§ Records to use
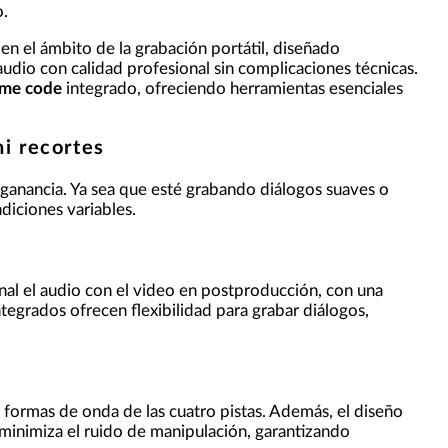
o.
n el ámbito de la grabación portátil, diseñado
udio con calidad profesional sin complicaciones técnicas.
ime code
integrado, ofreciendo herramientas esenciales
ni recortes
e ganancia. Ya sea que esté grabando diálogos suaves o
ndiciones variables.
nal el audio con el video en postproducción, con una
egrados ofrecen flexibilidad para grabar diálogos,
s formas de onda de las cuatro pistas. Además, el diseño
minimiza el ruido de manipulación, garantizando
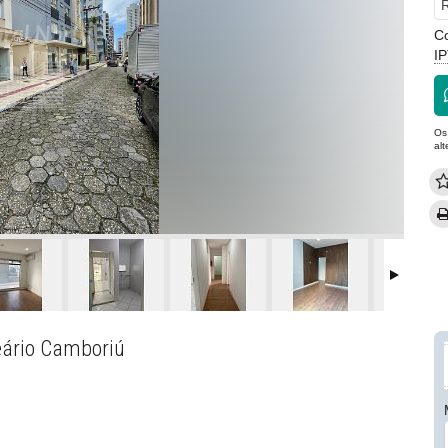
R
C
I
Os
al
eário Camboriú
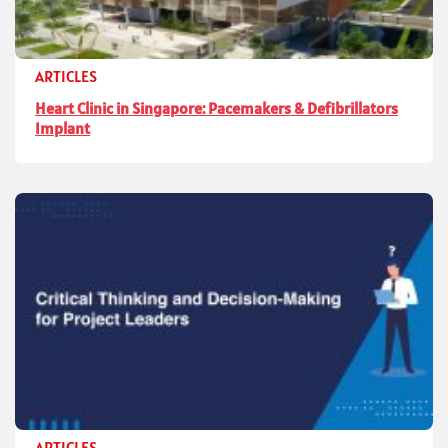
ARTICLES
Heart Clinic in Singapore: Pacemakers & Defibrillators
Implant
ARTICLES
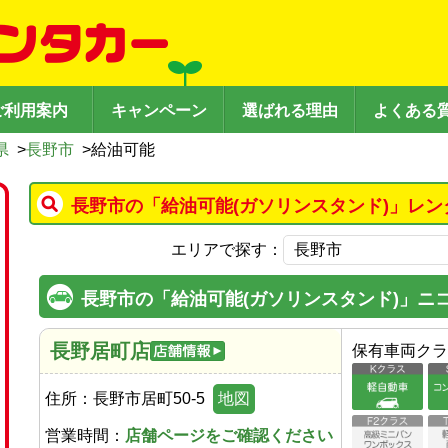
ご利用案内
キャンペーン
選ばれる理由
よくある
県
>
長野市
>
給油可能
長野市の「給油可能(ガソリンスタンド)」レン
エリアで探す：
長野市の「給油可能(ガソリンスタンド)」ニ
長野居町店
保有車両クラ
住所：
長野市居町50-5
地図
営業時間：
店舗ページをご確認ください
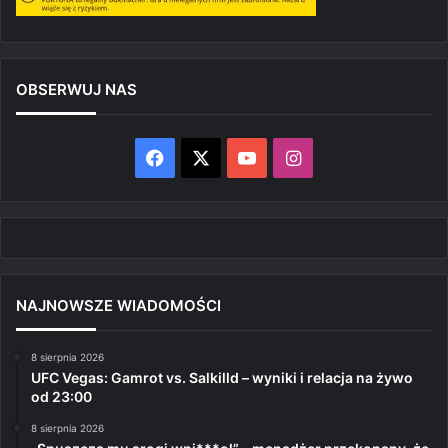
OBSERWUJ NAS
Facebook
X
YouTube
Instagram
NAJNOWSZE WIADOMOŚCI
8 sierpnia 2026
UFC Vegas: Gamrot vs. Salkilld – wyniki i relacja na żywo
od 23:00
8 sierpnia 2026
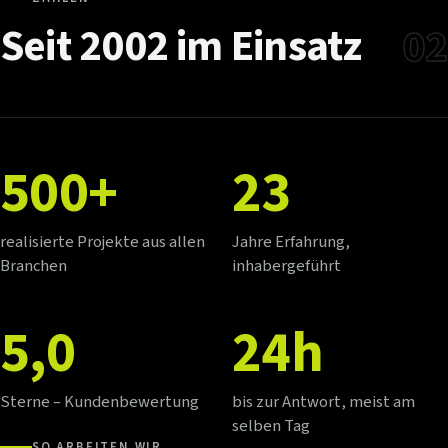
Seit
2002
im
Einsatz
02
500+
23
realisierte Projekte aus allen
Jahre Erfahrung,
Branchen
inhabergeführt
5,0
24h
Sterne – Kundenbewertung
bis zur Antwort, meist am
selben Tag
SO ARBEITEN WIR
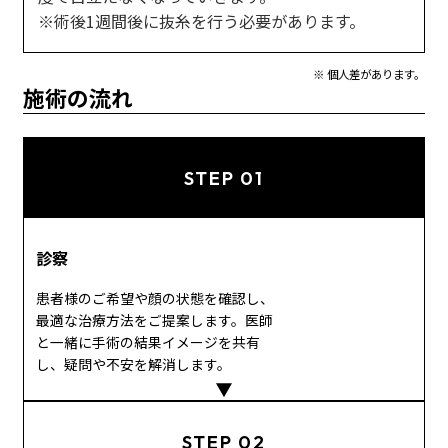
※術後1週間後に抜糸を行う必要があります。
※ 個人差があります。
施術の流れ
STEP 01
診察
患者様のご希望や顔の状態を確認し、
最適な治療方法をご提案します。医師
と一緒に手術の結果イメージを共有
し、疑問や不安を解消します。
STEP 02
---
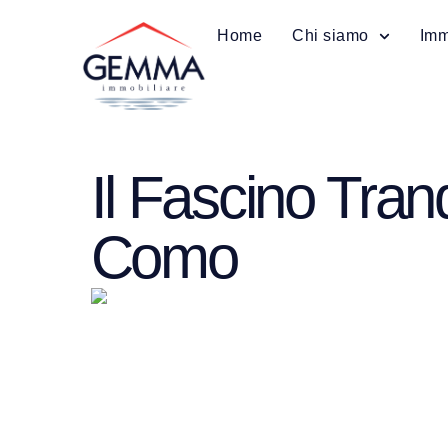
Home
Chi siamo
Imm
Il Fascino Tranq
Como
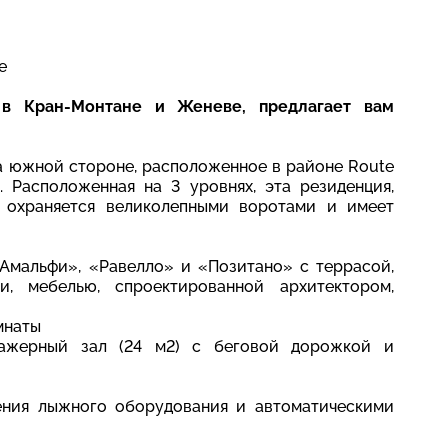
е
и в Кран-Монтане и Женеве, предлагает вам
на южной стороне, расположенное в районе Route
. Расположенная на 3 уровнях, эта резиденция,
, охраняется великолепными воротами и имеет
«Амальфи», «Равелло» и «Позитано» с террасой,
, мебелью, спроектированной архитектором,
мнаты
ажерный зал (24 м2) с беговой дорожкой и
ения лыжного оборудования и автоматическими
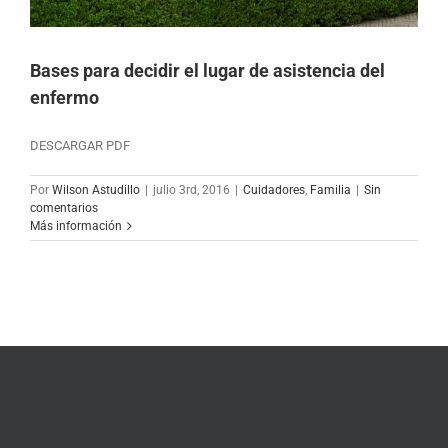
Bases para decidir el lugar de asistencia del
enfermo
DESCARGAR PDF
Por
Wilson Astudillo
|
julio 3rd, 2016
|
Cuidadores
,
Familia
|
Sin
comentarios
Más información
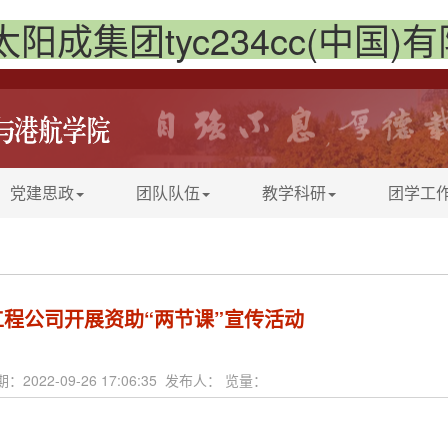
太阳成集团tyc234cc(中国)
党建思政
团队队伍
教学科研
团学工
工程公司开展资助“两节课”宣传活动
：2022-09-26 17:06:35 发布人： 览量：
* * *
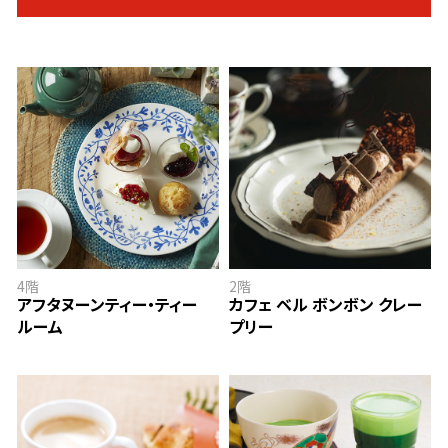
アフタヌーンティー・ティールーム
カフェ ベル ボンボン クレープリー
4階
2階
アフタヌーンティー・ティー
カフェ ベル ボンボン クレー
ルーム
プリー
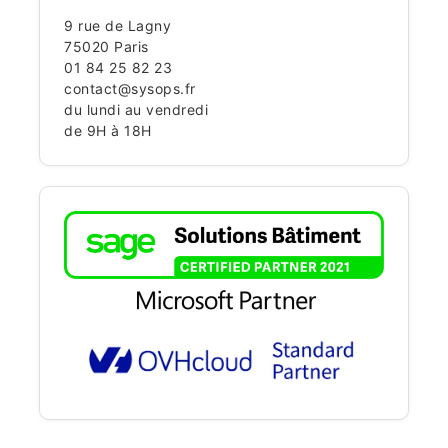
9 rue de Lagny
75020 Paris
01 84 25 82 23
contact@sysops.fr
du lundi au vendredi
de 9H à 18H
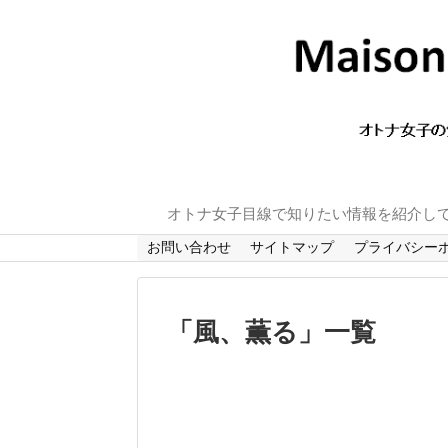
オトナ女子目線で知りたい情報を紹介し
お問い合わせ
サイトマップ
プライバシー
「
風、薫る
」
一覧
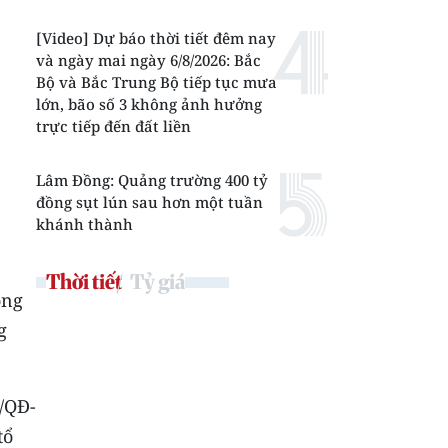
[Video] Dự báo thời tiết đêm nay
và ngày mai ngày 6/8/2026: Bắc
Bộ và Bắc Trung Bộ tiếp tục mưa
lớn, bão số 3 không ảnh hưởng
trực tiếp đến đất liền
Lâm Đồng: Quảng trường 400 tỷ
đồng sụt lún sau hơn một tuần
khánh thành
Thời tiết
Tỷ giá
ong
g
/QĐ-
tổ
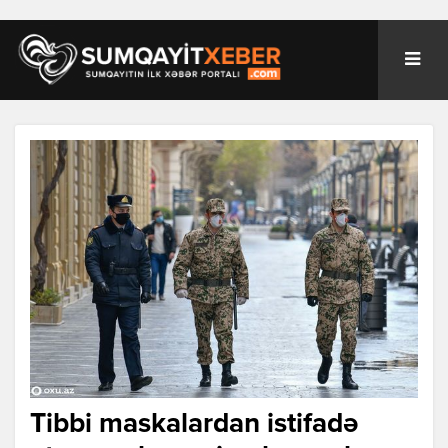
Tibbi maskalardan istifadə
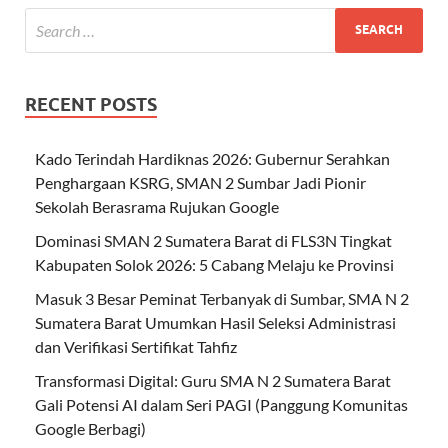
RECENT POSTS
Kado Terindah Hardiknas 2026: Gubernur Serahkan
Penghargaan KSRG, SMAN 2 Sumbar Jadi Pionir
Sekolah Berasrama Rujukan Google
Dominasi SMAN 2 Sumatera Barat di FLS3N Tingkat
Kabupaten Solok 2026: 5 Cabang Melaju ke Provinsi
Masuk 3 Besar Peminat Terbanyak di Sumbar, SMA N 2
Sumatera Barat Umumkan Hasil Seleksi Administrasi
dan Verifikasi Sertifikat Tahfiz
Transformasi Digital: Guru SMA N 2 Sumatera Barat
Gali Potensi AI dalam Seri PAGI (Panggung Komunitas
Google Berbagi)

§ Work order
For the material above, what is the count of lines that hold the word "Barat"? Give the number by itself.

§ Output of the task
3